A la conquête du monde :

Dès le Directoire, de nouveaux noms vinrent s’ajouter à la liste des industriels grassois. Les entreprises les plus florissantes étaient alors Fargeon et Laugier qui produisaient des liqueurs, des pâtes, des dragées. Ils étaient à la fois distillateurs et confiseurs. En 1845, Grasse employait spécifiquement pour sa parfumerie 350 ouvriers, produisait 10 000 hectolitres d’eau de fleur d’oranger,

4000kg de pommades aromatiques, 180 000 savonnettes et la valeur des

essences rares atteignait des sommes vertigineuses.
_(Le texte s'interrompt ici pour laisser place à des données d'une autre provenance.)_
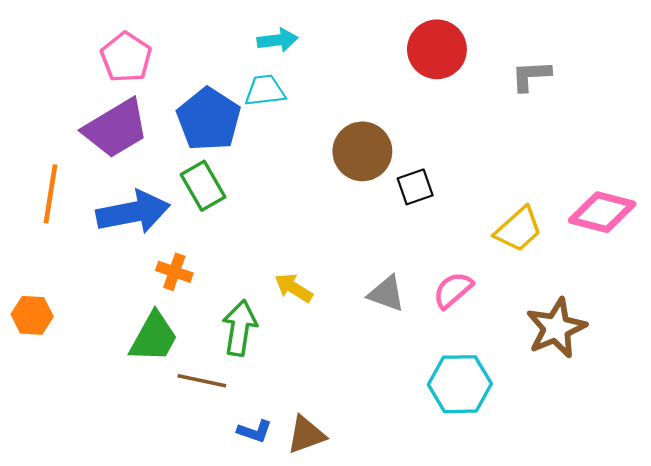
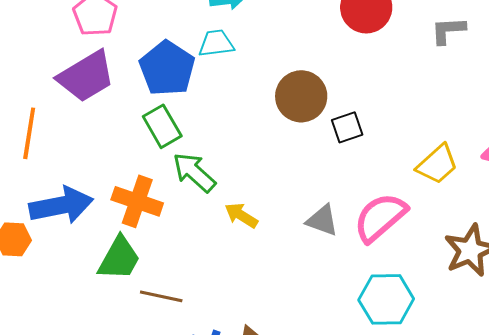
blue arrow: (133, 212) -> (61, 205), moved
orange cross: (174, 272) -> (137, 201), size x1.6
pink semicircle: (453, 290) -> (380, 217), size x1.5
green arrow: (240, 328) -> (194, 172), moved, turned -57

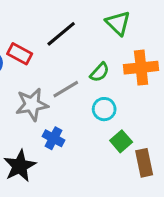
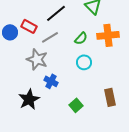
gray line: (66, 89) -> (50, 37), moved
gray star: (32, 104) -> (37, 59), turned 30
green square: (121, 141) -> (76, 105), moved

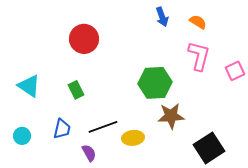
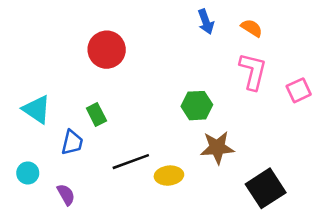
green hexagon: (155, 83) -> (197, 106), size x0.7
blue trapezoid: (62, 129) -> (72, 142), moved
purple semicircle: (89, 153) -> (66, 195), moved

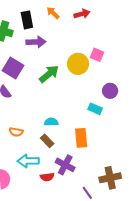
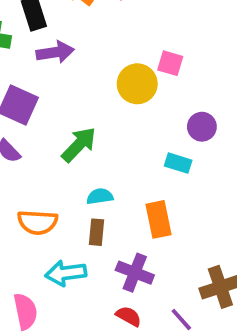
green arrow: (49, 74) -> (79, 145), moved
orange semicircle: (16, 132) -> (37, 222), size x1.5
brown rectangle: (47, 141) -> (96, 232), turned 56
red semicircle: (47, 177) -> (129, 316), moved, turned -136

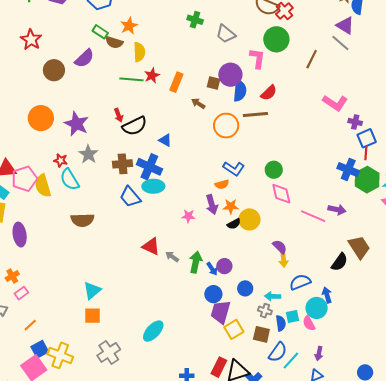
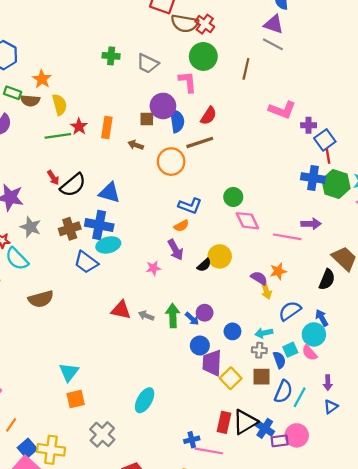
blue triangle: (165, 140) -> (109, 193), size x1.5
orange star: (231, 206) -> (278, 271), moved

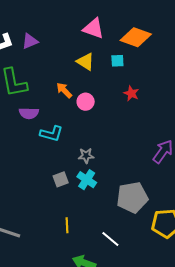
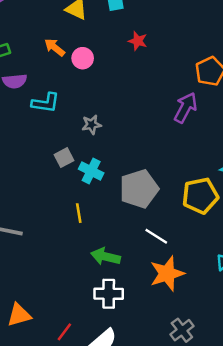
cyan cross: (87, 180) -> (91, 171), moved
gray pentagon: (132, 197) -> (139, 189), moved
white line: (110, 239) -> (156, 236), moved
Au XIXe siècle, l’industrie grassoise se lança sur les marchés européens, américains et orientaux. De nouvelles méthodes de fabrication et le développement des ateliers vers la périphérie de la ville accrurent les possibilités de production. De nos jours, hélas, les lois du marché ont eu raison du secteur des cultures locales : si les sociétés ont su se convertir progressivement en multinationales, leurs intérêts les ont poussées à préférer les matières premières des pays concurrents, produits à moindre frais, au détriment de leurs propres cultures.